Reputation: 619
I'm working with the ChickWeight
data set in R. I'm looking to create multiple models, each trained for an individual chick. As such, I am nesting the data so that a dataframe is created for each individual chick and stored within the list column.
Here is the start:
library(tidyverse)
library(datasets)
data("ChickWeight")
ChickWeightNest <- ChickWeight %>%
group_by(Chick) %>%
nest()
From here, training a linear regression model on all dataframes simultaneously is very easy by simply building the model as a function then mutating a new column and mapping. However, building a more sophisticated model (e.g. xgboost) requires first splitting the data into testing and training sets.

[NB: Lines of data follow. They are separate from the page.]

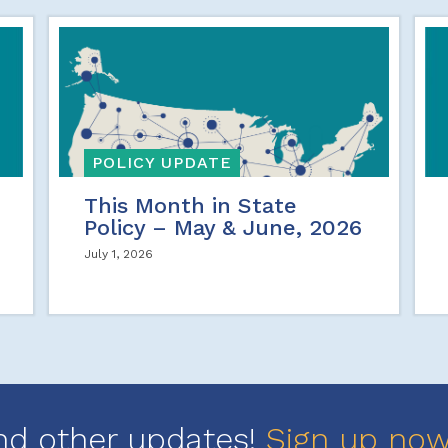
POLICY UPDATE
This Month in State
Policy – May & June, 2026
July 1, 2026
nd other updates!
Sign up no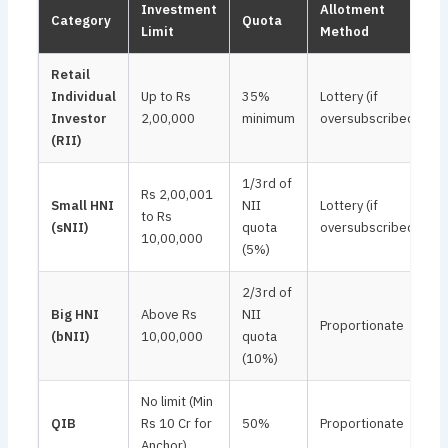
Investment
Allotment
Category
Quota
Limit
Method
Retail
Individual
Up to Rs
35%
Lottery (if
Investor
2,00,000
minimum
oversubscribed)
(RII)
1/3rd of
Rs 2,00,001
Small HNI
NII
Lottery (if
to Rs
(sNII)
quota
oversubscribed)
10,00,000
(5%)
2/3rd of
Big HNI
Above Rs
NII
Proportionate
(bNII)
10,00,000
quota
(10%)
No limit (Min
QIB
Rs 10 Cr for
50%
Proportionate
Anchor)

How can I split my all nested data frames at once to create training and testing sets so that I can train multiple models simultaneously?
As a side note, info on training/tuning multiple models seems to be relatively sparse in my research, any related resources or past stack questions would be very appreciated.
Upvotes: 4
Views: 255
Reputation: 41337
Maybe you want something like this where you first randomly sample train or test per chick in a new column to use later and group again to nest the data per group:
library(dplyr)
library(tidyr)
library(datasets)
data("ChickWeight")
ChickWeight %>%
group_by(Chick) %>%
rowwise() %>%
mutate(split = sample(c("train", "test"), n(), replace = FALSE)) %>%
group_by(Chick) %>%
nest()
#> # A tibble: 50 × 2
#> # Groups: Chick [50]
#> Chick data
#> <ord> <list>
#> 1 1 <tibble [12 × 4]>
#> 2 2 <tibble [12 × 4]>
#> 3 3 <tibble [12 × 4]>
#> 4 4 <tibble [12 × 4]>
#> 5 5 <tibble [12 × 4]>
#> 6 6 <tibble [12 × 4]>
#> 7 7 <tibble [12 × 4]>
#> 8 8 <tibble [11 × 4]>
#> 9 9 <tibble [12 × 4]>
#> 10 10 <tibble [12 × 4]>
#> # … with 40 more rows
Created on 2022-06-29 by the reprex package (v2.0.1)
Upvotes: 1
Reputation: 2520
The key here is realizing that each line of the nested data is a list and so you have to use list functions on it, for example lapply
from base R or map
from purrr.
Here's an example of how that would work using the rsample
package to do the split (75% for training)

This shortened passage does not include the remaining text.